Allennlp predict with unseen labels at test time

Hi!

I’d like to us allennlp predict with --use-dataset-reader to get predictions for my dev set. However, my dev set includes labels that weren’t in training—when running allennlp predict, I get the following error:

0it [00:00, ?it/s]2019-10-01 13:46:31,391 - INFO - streusle_tagger.dataset_readers.streusle - Reading instances from
lines in file at: /home/nfliu/.allennlp/cache/0f77b39476d1e5ebe4debcba134064d28c5f25369b0112104b70621ef9fda188.ab4304
b164deed035290f36ee7441a992c3378777277e1137b01c25247e451dd
554it [00:00, 8871.99it/s]
2019-10-01 13:46:50,895 - ERROR - allennlp.data.vocabulary - Namespace: labels
2019-10-01 13:46:50,896 - ERROR - allennlp.data.vocabulary - Token: B-!@
Traceback (most recent call last):
  File "/home/nfliu/miniconda3/envs/streusle/bin/allennlp", line 10, in <module>
    sys.exit(run())
  File "/home/nfliu/miniconda3/envs/streusle/lib/python3.6/site-packages/allennlp/run.py", line 18, in run
    main(prog="allennlp")
  File "/home/nfliu/miniconda3/envs/streusle/lib/python3.6/site-packages/allennlp/commands/__init__.py", line 102, in
 main
    args.func(args)
  File "/home/nfliu/miniconda3/envs/streusle/lib/python3.6/site-packages/allennlp/commands/predict.py", line 226, in
_predict
    manager.run()
  File "/home/nfliu/miniconda3/envs/streusle/lib/python3.6/site-packages/allennlp/commands/predict.py", line 200, in
run
    for model_input_instance, result in zip(batch, self._predict_instances(batch)):
  File "/home/nfliu/miniconda3/envs/streusle/lib/python3.6/site-packages/allennlp/commands/predict.py", line 158, in
_predict_instances
    results = [self._predictor.predict_instance(batch_data[0])]
  File "/home/nfliu/miniconda3/envs/streusle/lib/python3.6/site-packages/allennlp/predictors/predictor.py", line 181$ in predict_instance
    outputs = self._model.forward_on_instance(instance)
  File "/home/nfliu/miniconda3/envs/streusle/lib/python3.6/site-packages/allennlp/models/model.py", line 124, in forw
ard_on_instance
    return self.forward_on_instances([instance])[0]
  File "/home/nfliu/miniconda3/envs/streusle/lib/python3.6/site-packages/allennlp/models/model.py", line 151, in forw
ard_on_instances
    dataset.index_instances(self.vocab)
  File "/home/nfliu/miniconda3/envs/streusle/lib/python3.6/site-packages/allennlp/data/dataset.py", line 155, in inde
x_instances
    instance.index_fields(vocab)
  File "/home/nfliu/miniconda3/envs/streusle/lib/python3.6/site-packages/allennlp/data/instance.py", line 72, in inde

x_fields
field.index(vocab)
File "/home/nfliu/miniconda3/envs/streusle/lib/python3.6/site-packages/allennlp/data/fields/sequence_label_field.py
", line 98, in index
for label in self.labels]
File "/home/nfliu/miniconda3/envs/streusle/lib/python3.6/site-packages/allennlp/data/fields/sequence_label_field.p$
", line 98, in
for label in self.labels]
File “/home/nfliu/miniconda3/envs/streusle/lib/python3.6/site-packages/allennlp/data/vocabulary.py”, line 637, in $
et_token_index
return self._token_to_index[namespace][self._oov_token]
KeyError: ‘@@UNKNOWN@@’

Seems like it’s choking because it wants to index the label, but the label hasn’t been seen? Is there an easy way of fixing this sort of converting the dataset I want to jsonl and not using --use-dataset-reader ?

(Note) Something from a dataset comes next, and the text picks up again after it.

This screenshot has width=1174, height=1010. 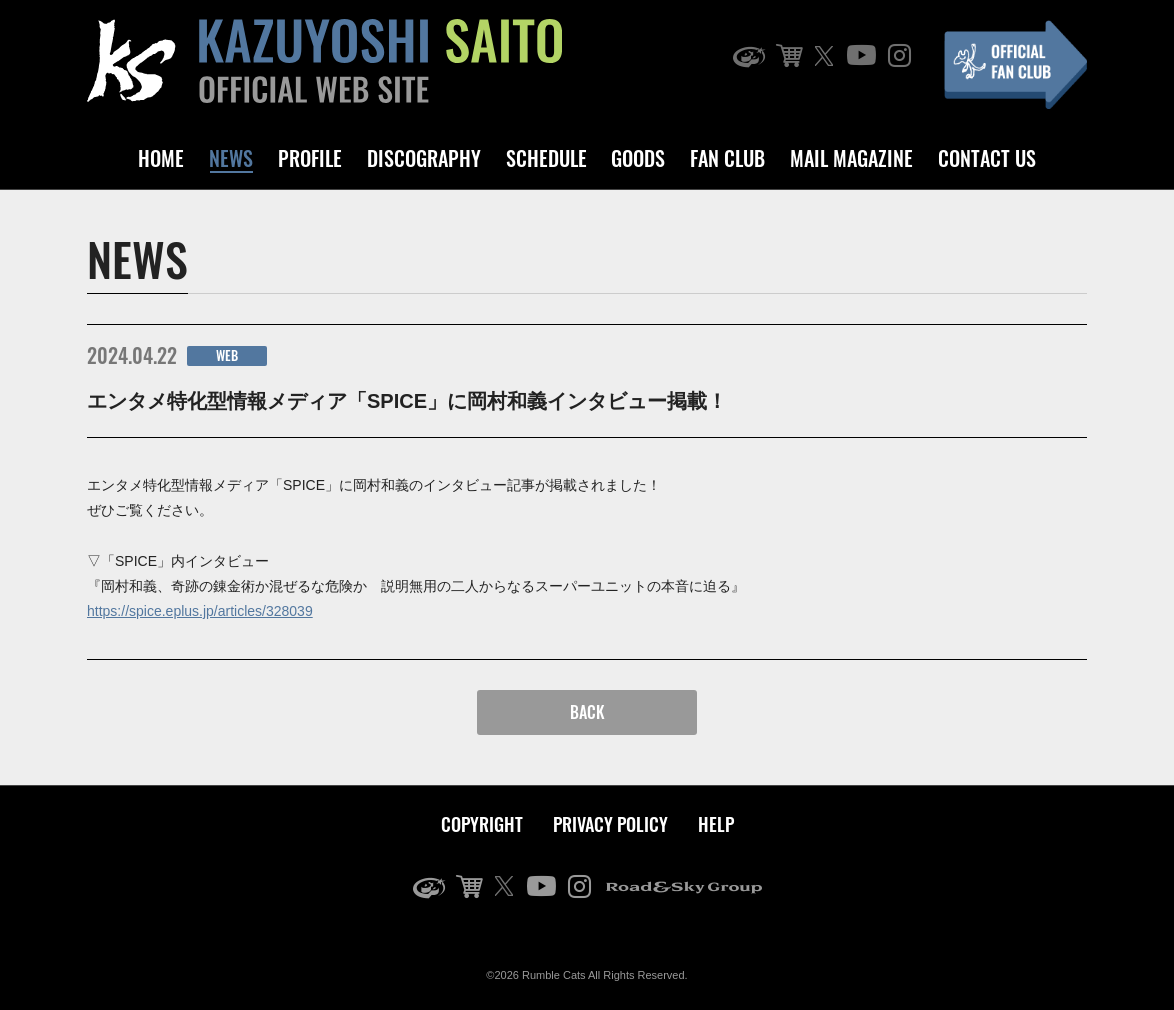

What do you want to happen when you get dev set labels that weren’t seen at training time?

I just want to get the model’s prediction anyway. Intuitively, “predict” shouldn’t rely on the dataset having labels, but in this case the dataset being labeled actually breaks things.

How about modifying your dataset reader to have an option to not include labels subject to a config setting? Then just modify that setting with --overrides when calling allennlp predict.

I don’t see a clear way to do what you suggest without making labels special in some way and that feels brittle. (Essentially, a label could be a true input and not just a target.) Alternatively we’d need Haskell levels of laziness to infer that we don’t actually need specific labels in the predict case.

How about modifying your dataset reader to have an option to not include labels subject to a config setting? Then just modify that setting with --overrides when calling allennlp predict .

That’s a great idea, I’ll just do that—thanks!